George Brown Commemoration
The annual George Brown Commemoration in Inistioge, this the seventh, again proved to be a memorable occasion for those in the local community, and for those who travelled from elsewhere in Ireland and indeed abroad. They assembled to remember the sacrifice of the Inistioge-born George Brown and the other members of the International Brigades who fought and died in Spain in defence of democracy. 2014 may mark the centenary of the outbreak of the Great War in which millions of lives were needlessly lost in a doomed attempt to buttress a tottering imperial hegemony. Those who volunteered for service on the side of the Spanish Republic did so out of a conviction that if the rise of fascism was not then resisted, it would prove catastrophic not only for the peaceful co-existence of nations within Europe, but throughout the world. A policy of appeasement and non-interference by Western democracies ensured, in the short term, that the Spanish government could not withstand the onslaught. In the longer term, this attitude was a major factor in the outbreak of World War II. The objective of the Inistioge George Brown Committee is to, in its own small way, help us learn the lessons of history.
This year's event was in many ways very memorable. The commemoration began with the unveiling of a piece of sculpture at the George Brown Memorial Plaque in St Colmcille's Cemetery by Seán Garland in the presence of its creator Noel Hoare. Noel is well-known throughout the art world both nationally and internationally and has a number of public commissions to his credit, his most recent being the design of the Brian Boru commemorative gold coin marking the thousandth anniversary of the Battle of Clontarf. He presented the committee with a stylistic head and shoulders representation in white limestone of George Brown.
Talks in St Mary's Church of Ireland fell into two categories. Historically, the topics of the Blueshirts in Ireland and Frank Ryan in Spain and Germany were examined by Harry Owens and Manus O'Riordan, respectively. On current affairs, both nationally and internationally, Seán Kelly spoke of the threat of the Far Right to democracy in Europe, while Ethel Buckley, a member of the ICTU Executive, dealt with the challenges facing the trade union movement in the present economic climate, where members can be threatened with court injunctions to prevent strikes (Aer Lingus), where management unilaterally attempts to change working conditions and to impose less favourable contracts (Bausch & Lomb and Greyhound).
An additional item in St Mary's this year was an audio-visual tribute to George Brown. This, along with a recital, at the Olive Grove in Woodstock Gardens, of poetry inspired by the Spanish Civil War, had a powerful impact on those present and for many will be among the highlights of the commemoration.

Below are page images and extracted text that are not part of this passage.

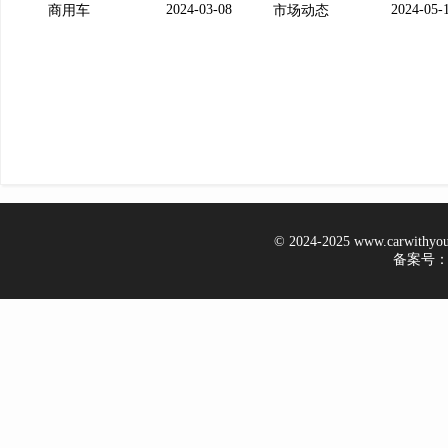
2024-03-08
2024-05-
商用车
市场动态
© 2024-2025 www.carwithy
备案号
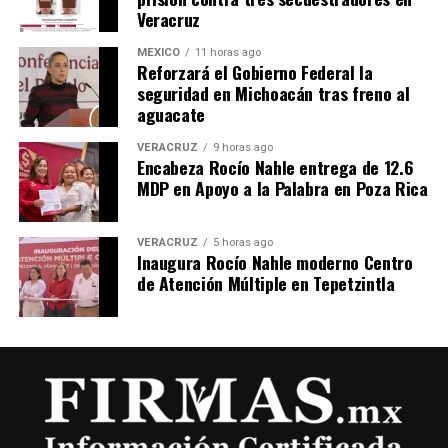
Veracruz
MÉXICO
11 horas ago
Reforzará el Gobierno Federal la
seguridad en Michoacán tras freno al
aguacate
VERACRUZ
9 horas ago
Encabeza Rocío Nahle entrega de 12.6
MDP en Apoyo a la Palabra en Poza Rica
VERACRUZ
5 horas ago
Inaugura Rocío Nahle moderno Centro
de Atención Múltiple en Tepetzintla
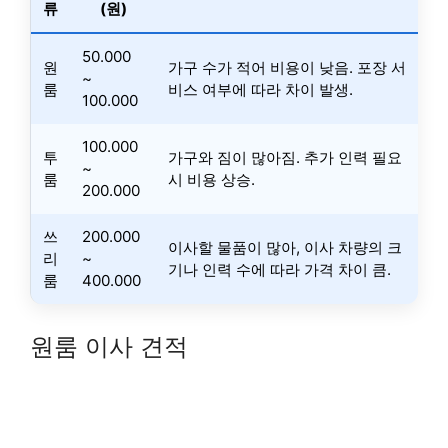
류
(원)
50.000
원
가구 수가 적어 비용이 낮음. 포장 서
~
룸
비스 여부에 따라 차이 발생.
100.000
100.000
투
가구와 짐이 많아짐. 추가 인력 필요
~
룸
시 비용 상승.
200.000
쓰
200.000
이사할 물품이 많아, 이사 차량의 크
리
~
기나 인력 수에 따라 가격 차이 큼.
룸
400.000
원룸 이사 견적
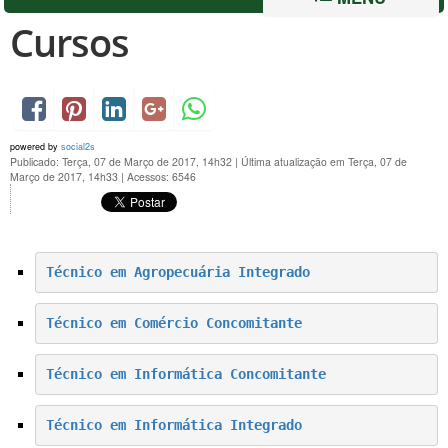
Cursos
powered by
social2s
Publicado: Terça, 07 de Março de 2017, 14h32
|
Última atualização em Terça, 07 de
Março de 2017, 14h33
|
Acessos: 6546
Técnico em Agropecuária Integrado
Técnico em Comércio Concomitante
Técnico em Informática Concomitante
Técnico em Informática Integrado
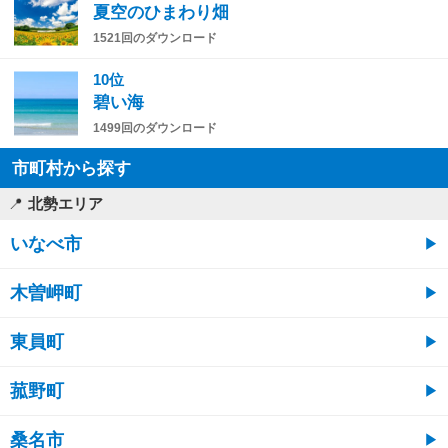
夏空のひまわり畑
1521回のダウンロード
10位
碧い海
1499回のダウンロード
市町村から探す
北勢エリア
いなべ市
木曽岬町
東員町
菰野町
桑名市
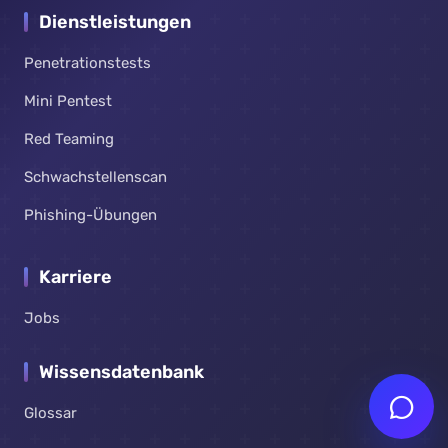
Dienstleistungen
Penetrationstests
Mini Pentest
Red Teaming
Schwachstellenscan
Phishing-Übungen
Karriere
Jobs
Wissensdatenbank
Glossar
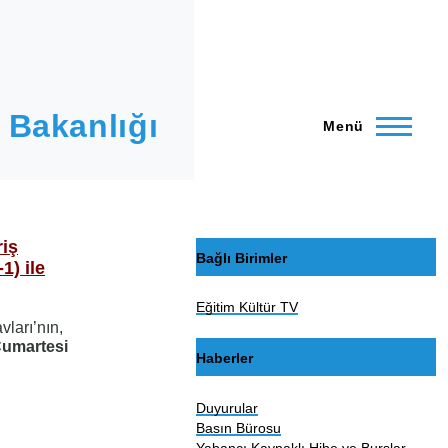
 Bakanlığı
Menü
riş
Bağlı Birimler
1) ile
Eğitim Kültür TV
vları’nın,
Cumartesi
Haberler
Duyurular
Basın Bürosu
Yabancı Kaynaklı Hibe ve Burslar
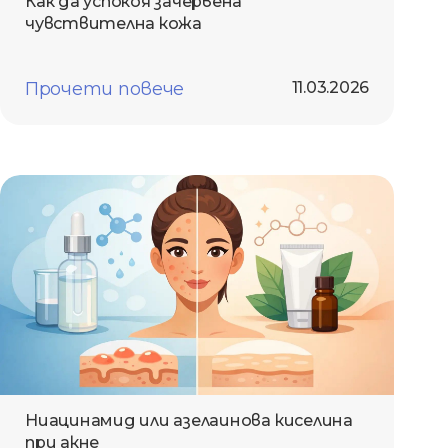
Как да успокоя зачервена
чувствителна кожа
Прочети повече
11.03.2026
Ниацинамид или азелаинова киселина
при акне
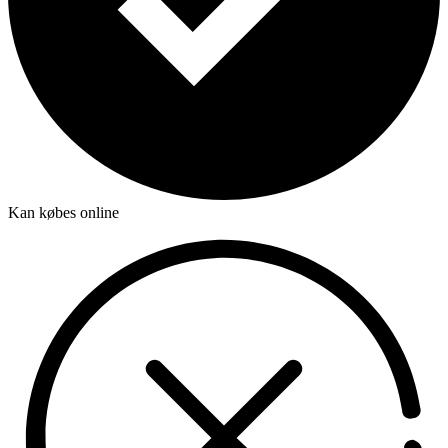
Kan købes online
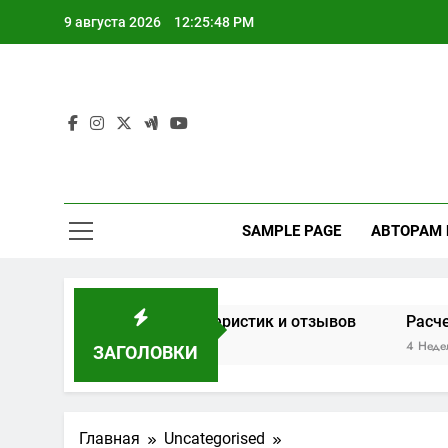
Перейти
9 августа 2026
12:25:49 PM
к
содержимому
SAMPLE PAGE
АВТОРАМ
а основе характеристик и отзывов
Расчет мощности
4 Недели Спустя
ЗАГОЛОВКИ
Главная
Uncategorised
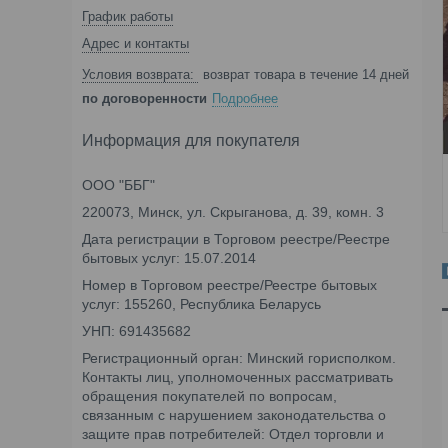
График работы
Адрес и контакты
возврат товара в течение 14 дней
по договоренности
Подробнее
Информация для покупателя
ООО "ББГ"
220073, Минск, ул. Скрыганова, д. 39, комн. 3
Дата регистрации в Торговом реестре/Реестре
бытовых услуг: 15.07.2014
Номер в Торговом реестре/Реестре бытовых
услуг: 155260, Республика Беларусь
УНП: 691435682
Регистрационный орган: Минский горисполком.
Контакты лиц, уполномоченных рассматривать
обращения покупателей по вопросам,
связанным с нарушением законодательства о
защите прав потребителей: Отдел торговли и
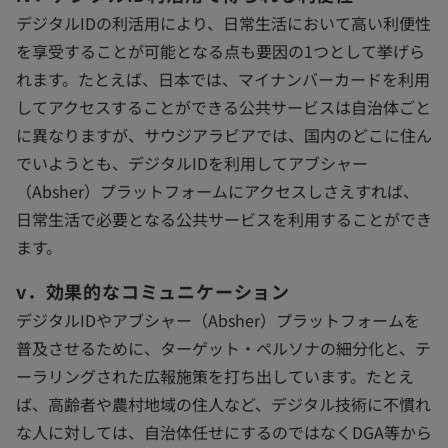
デジタルIDの利活用により、日常生活において高い利便性
を享受することが可能となる点も要因の1つとして挙げら
れます。たとえば、日本では、マイナンバーカードを利用
してアクセスすることができる公共サービスは自治体ごと
に異なりますが、サウジアラビアでは、国内のどこに住ん
でいようとも、デジタルIDを利用してアブシャー
（Absher）プラットフォームにアクセスしさえすれば、
日常生活で必要となる公共サービスを利用することができ
ます。
v．効果的なコミュニケーション
デジタルIDやアブシャー（Absher）プラットフォームを
普及させるために、ターゲット・ペルソナの細分化と、テ
ーラリングされた広報施策を打ち出しています。たとえ
ば、高齢者や農村地域の住人など、デジタル技術に不慣れ
な人に対しては、自治体任せにするのではなくDGA等から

As in previous years, the Saturday afternoon session was at the Olive Grove in Woodstock Gardens, and, as has been the case on each occasion since 2008, the sun shone brightly. This olive grove was first planted at the end of 2007 in memory of the four Kilkenny members of the International Brigades: George Brown and his brother Michael, and two Castlecomer men Seán Dowling and Michael Brennan. The two periods of severe weather in 2010 proved too much for olive trees more used to sunnier climes, and they struggled since then. This year the Olive Grove was re-instated - this time in the confines of the walled garden where it is hoped that they will thrive. Particularly poignant on this occasion was the scattering of the ashes of the late John Moran in the Grove. John, who died on the 18th of June following a lengthy battle with cancer, was the official photographer at the event since its inception. Present at this ceremony were a number of John's friends and comrades. John was born in London in 1949. His father, also named John, hailed from Muckalee, Co. Kilkenny. John was always very proud of his Kilkenny roots and it was thought by his friends and colleagues that it was very appropriate that their friend's ashes be scattered in his ancestral county.

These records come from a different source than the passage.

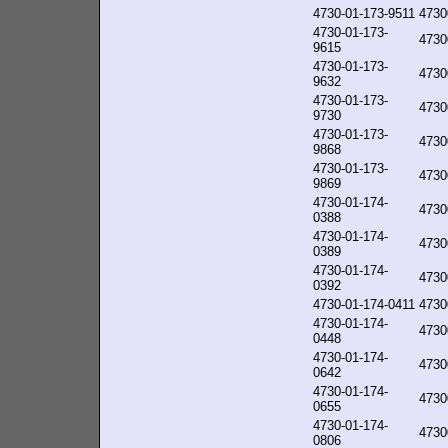
4730-01-173-9511
4730
4730-01-173-
4730
9615
4730-01-173-
4730
9632
4730-01-173-
4730
9730
4730-01-173-
4730
9868
4730-01-173-
4730
9869
4730-01-174-
4730
0388
4730-01-174-
4730
0389
4730-01-174-
4730
0392
4730-01-174-0411
4730
4730-01-174-
4730
0448
4730-01-174-
4730
0642
4730-01-174-
4730
0655
4730-01-174-
4730
0806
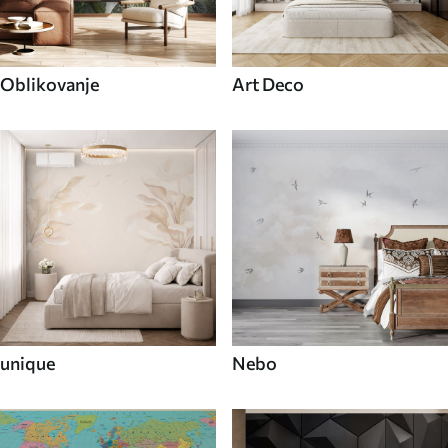
Oblikovanje
Art Deco
unique
Nebo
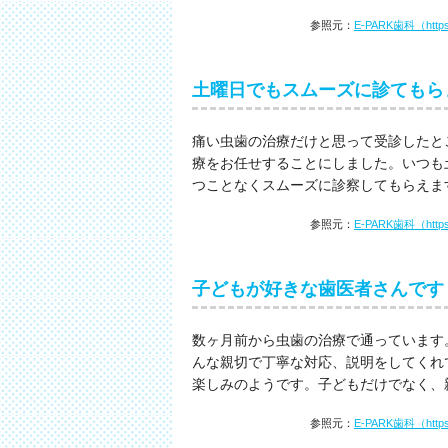
参照元：
E-PARK歯科（https://
土曜日でもスムーズに診てもら
痛い虫歯の治療だけと思って受診したと
療をお任せすることにしました。いつも
つことなくスムーズに診察してもらえます
参照元：
E-PARK歯科（https://
子どもが好きな歯医者さんです
数ヶ月前から虫歯の治療で通っています
んな親切で丁寧な対応、説明をしてくれ
楽しみのようです。子どもだけでなく、親の
参照元：
E-PARK歯科（https://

As has been customary, the Inistioge George Brown Memorial Committee presented Woodstock Gardens with a specimen tree, a Japanese Cypress - replacing one that was a victim of the February storm. The planting was performed by Manus O'Riordan, trade union historian and son of International Brigader Michael O'Riordan
Greeting the attendees on their return to Inistioge from Woodstock was the Graiguenamanagh Brass Band whose varied repertoire and professional delivery saw a very memorable commemoration finish on a festive note.